Assignment: Only the line containing "Información Importante" and the lines after it, up to the end of the listing, should be written out, each exactly as given.

---+---

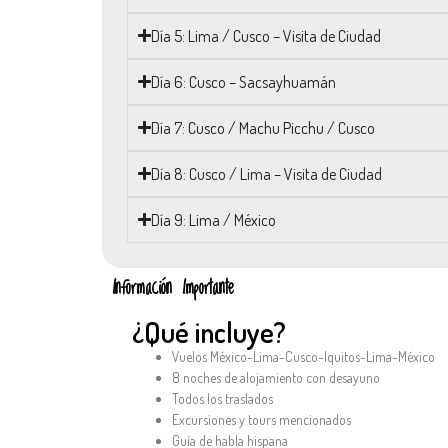
Día 5: Lima / Cusco – Visita de Ciudad
Día 6: Cusco – Sacsayhuamán
Día 7: Cusco / Machu Picchu / Cusco
Día 8: Cusco / Lima – Visita de Ciudad
Día 9: Lima / México
Información Importante
¿Qué incluye?
Vuelos México-Lima-Cusco-Iquitos-Lima-México
8 noches de alojamiento con desayuno
Todos los traslados
Excursiones y tours mencionados
Guía de habla hispana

---+---

Answer box:
Información Importante
¿Qué incluye?
Vuelos México-Lima-Cusco-Iquitos-Lima-México
8 noches de alojamiento con desayuno
Todos los traslados
Excursiones y tours mencionados
Guía de habla hispana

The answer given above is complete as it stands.